5.              Mr Nasim went on to argue that the Judge had made further errors of law in considering the Appellant's Article 8 ECHR rights outside of the Immigration Rules. The Judge had found that the Appellant and his wife could return to the Gambia to seek entry clearance there. However, the Judge had not taken account of the decision in Chikwamba v SSHD [2008] 1 WLR 1420 as explained in the decision in R (Agyarko) v SSHD [2017] 1 WLR 823. Instead, the Judge had written that the decision in Chikwamba could not apply to this case. The Judge had been wrong to describe the Appellant's immigration history as "appalling". All he had done was to overstay his leave. Further, the Judge had given no credit to the Appellant for satisfying the factors mentioned in Section 117(B)(1) to (5) of the Nationality, Immigration and Asylum Act 2002.

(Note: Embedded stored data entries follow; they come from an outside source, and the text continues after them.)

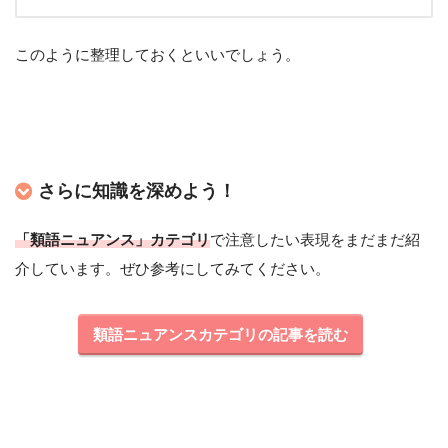
このように整理しておくといいでしょう。
さらに知識を深めよう！
「類語ニュアンス」カテゴリ
で注意したい表現をまだまだ紹
介しています。ぜひ参考にしてみてください。
類語ニュアンスカテゴリの記事を読む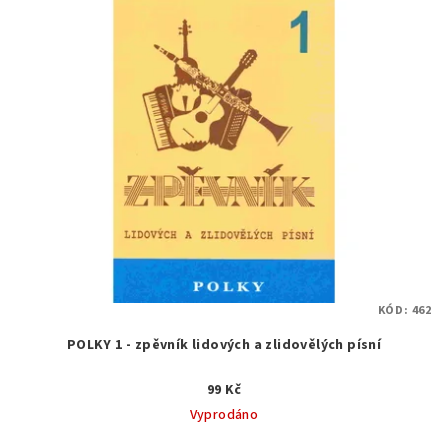
KÓD:
462
POLKY 1 - zpěvník lidových a zlidovělých písní
99 Kč
Vyprodáno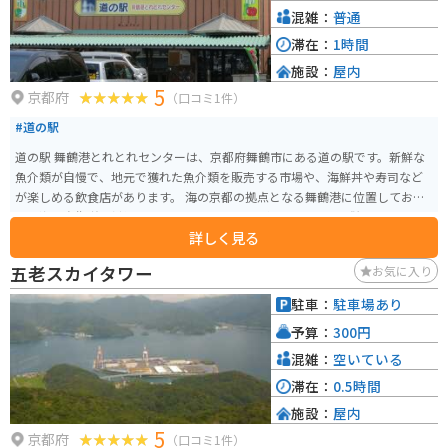
混雑：
普通
滞在：
1時間
施設：
屋内
5
京都府
（口コミ1件）
#道の駅
道の駅 舞鶴港とれとれセンターは、京都府舞鶴市にある道の駅です。新鮮な
魚介類が自慢で、地元で獲れた魚介類を販売する市場や、海鮮丼や寿司など
が楽しめる飲食店があります。 海の京都の拠点となる舞鶴港に位置してお
り、海上自衛隊の艦艇を見学できる tours も人気です。また、併設されている
詳しく見る
京都府漁業資料館では、漁業の歴史や文化を学ぶことができます。 バイクで
訪れる場合、道の駅には広い駐車場が完備されているので安心です。周辺に
五老スカイタワー
お気に入り
は、五老ヶ岳公園など、風光明媚な観光スポットも多いので、ツーリングの
拠点としてもおすすめです。 名産品としては、舞鶴かまぼこや、肉厚で脂の
駐車：
駐車場あり
のりが抜群の舞鶴ぐじ（甘鯛）などが有名です。
予算：
300円
混雑：
空いている
滞在：
0.5時間
施設：
屋内
5
京都府
（口コミ1件）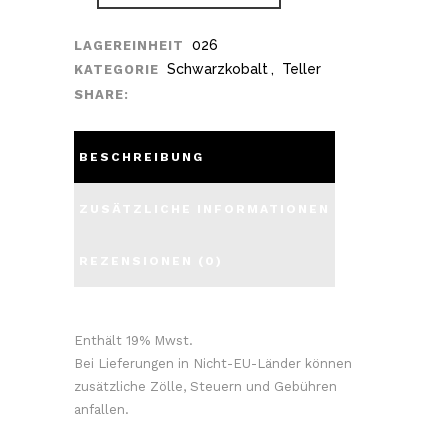
026
LAGEREINHEIT
Schwarzkobalt
,
Teller
KATEGORIE
SHARE:
BESCHREIBUNG
ZUSÄTZLICHE INFORMATIONEN
REZENSIONEN (0)
Enthält 19% Mwst.
Bei Lieferungen in Nicht-EU-Länder können
zusätzliche Zölle, Steuern und Gebühren
anfallen.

6.              In response, Mrs Aboni referred to the Rule 24 response and argued that there had been no such material errors of law. She pointed out that the evidence was that the Appellant's wife had been prepared to go to the Gambia with the Appellant in order to marry there, thereby regularising the Appellant's stay in the UK. Notwithstanding that marriage, there had been no application for leave to remain on the basis of marriage until late 2015. The Judge had come to a decision open to him on the evidence in respect of paragraph EX.1 of Appendix FM. He had fully considered the issue of insurmountable obstacles and had given comprehensive reasons for finding that none such existed. The error concerning the Appellant's accommodation was not material. The Judge had fully considered the medical evidence and explained at paragraph 11(iv) of the decision why he found the Appellant's mental health not to amount to an insurmountable obstacle to his return to the Gambia. The Judge was satisfied that the Appellant's wife could accompany him to the Gambia in order to apply for entry clearance from there. The Judge was right not to apply the principle set out in Chikwamba as it was not a foregone conclusion that the Appellant would satisfy the appropriate Immigration Rule and qualify for entry clearance.

7.              I find no material error of law in the decision of the Judge which I therefore do not set aside. I find the arguments of Mr Nasim not to reveal a material error of law but to amount to no more than a disagreement with the decision of the Judge. The Judge came to conclusions regarding paragraph EX.1 of Appendix FM and Article 8 ECHR outside the Immigration Rules which he was entitled to reach on the evidence before him and which he fully explained. The Judge demonstrated at paragraph 17 of the Decision that he had carried out the balancing exercise necessary for any assessment of proportionality.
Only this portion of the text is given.